El martes día 6 de febrero empezó un curso con el título “Una aproximación al discernimiento ignaciano”. Es impartido por el jesuita Francisco José Ruiz Pérez, licenciado en Filosofía por la Universidad Pontificia Comillas, en Teología por la Facultad de Teología de Cartuja, Granada y Doctor en Teología Dogmática por la Universidad Filosófica-Teológica Sankt Georgen Hochschule de Frankfurt. El curso durará hasta el 29 de mayo y en la primera sesión desarrolló, además de cuestiones organizativas, el tema del discernimiento y la evangelización.

Les pasamos un adelanto de una entrevista que hemos tenido con el profesor. La podrán leer completa en el próximo número de la revista Iglesia Nivariense.

¿Cómo conecta la EG discernimiento, purificación y reforma?

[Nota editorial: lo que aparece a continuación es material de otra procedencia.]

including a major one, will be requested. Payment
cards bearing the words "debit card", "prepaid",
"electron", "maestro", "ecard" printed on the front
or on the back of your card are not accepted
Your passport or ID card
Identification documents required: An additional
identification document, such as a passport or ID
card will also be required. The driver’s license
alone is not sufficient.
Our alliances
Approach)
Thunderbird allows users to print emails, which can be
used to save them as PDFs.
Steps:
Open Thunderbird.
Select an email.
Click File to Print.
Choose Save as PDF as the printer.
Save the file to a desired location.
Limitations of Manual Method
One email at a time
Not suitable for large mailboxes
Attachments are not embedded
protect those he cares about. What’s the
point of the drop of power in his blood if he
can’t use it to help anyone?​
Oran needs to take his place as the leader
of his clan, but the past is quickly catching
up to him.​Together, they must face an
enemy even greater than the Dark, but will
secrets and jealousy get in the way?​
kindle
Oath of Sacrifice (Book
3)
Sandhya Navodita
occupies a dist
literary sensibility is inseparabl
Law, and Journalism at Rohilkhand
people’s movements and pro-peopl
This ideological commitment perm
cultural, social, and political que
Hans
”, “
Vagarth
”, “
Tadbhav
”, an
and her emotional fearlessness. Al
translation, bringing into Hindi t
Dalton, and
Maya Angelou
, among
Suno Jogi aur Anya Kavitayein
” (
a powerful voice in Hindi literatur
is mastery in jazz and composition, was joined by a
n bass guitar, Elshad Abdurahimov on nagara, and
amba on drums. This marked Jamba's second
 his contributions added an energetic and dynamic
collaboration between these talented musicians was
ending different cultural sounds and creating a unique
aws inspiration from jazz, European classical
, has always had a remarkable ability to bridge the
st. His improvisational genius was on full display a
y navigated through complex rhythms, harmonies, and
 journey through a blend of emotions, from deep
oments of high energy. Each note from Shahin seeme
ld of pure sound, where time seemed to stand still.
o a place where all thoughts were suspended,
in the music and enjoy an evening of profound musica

La EG proclama que la Iglesia ha de ser misionera. De alguna forma, tiene que salir de sí y ser significativa, nuevamente significativa, para el mundo. En esa línea, cada Iglesia particular es animada por la exhortación, como indica el n. 30, a entrar “en un proceso decidido de discernimiento, purificación y reforma”. De estos tres términos, la EG recurre mucho más al de “discernimiento” en el conjunto del texto. Utiliza menos el de “reforma” y sólo puntualmente el de “purificación”. Pero los tres términos están conectados: si la Iglesia está invitada a ser creativa en su plasmación pastoral, debe discernir en qué, ha de purificar su cómo y ha de reformar su desde. La misión implica al misionero; el mensaje, al mensajero. Evangelizando, la misma Iglesia se evangeliza, y esa será la forma de que su impacto de humanización, si Dios lo quiere, sea mayor.

“Los jóvenes, la fe y el discernimiento vocacional”. Ese es el título del documento preparatorio del Sínodo de Obispos. ¿Cómo está enfocado el tema del discernimiento?

El Sínodo quiere acercarse a la realidad de los jóvenes imaginando la pastoral juvenil desde la perspectiva del discernimiento vocacional. La vocación la ve el documento preparatorio en su sentido más amplio: se trata de “opciones que articulan estado de vida (matrimonio, ministerio ordenado, vida consagrada, etc.), profesión, modalidad de compromiso social y político, estilo de vida, gestión del tiempo y del dinero, etc.”. Discernir cada una de esas elecciones y conducirlas a “la plenitud de la alegría” en clave evangélica es el servicio que la Iglesia puede hacer al joven, justamente en esa edad vital en que la toma de opciones de peso suele tener su momento. El hecho es que el documento está concebido desde esa clave: después de analizar dinámicas actuales presentes en el mundo en que el joven crece y opta, propone los pasos fundamentales del proceso de discernimiento y esboza una posible pastoral juvenil vocacional. Lo interesante es que el documento reconoce en el discernimiento vocacional “el instrumento principal que la Iglesia desea ofrecer a los jóvenes para que descubran, a la luz de la fe, la propia vocación”. No cabe más realce de lo que constituye el discernimiento y, diría igualmente, de su oportunidad y pertinencia en la coyuntura de cambio y transición como está viviendo el mundo.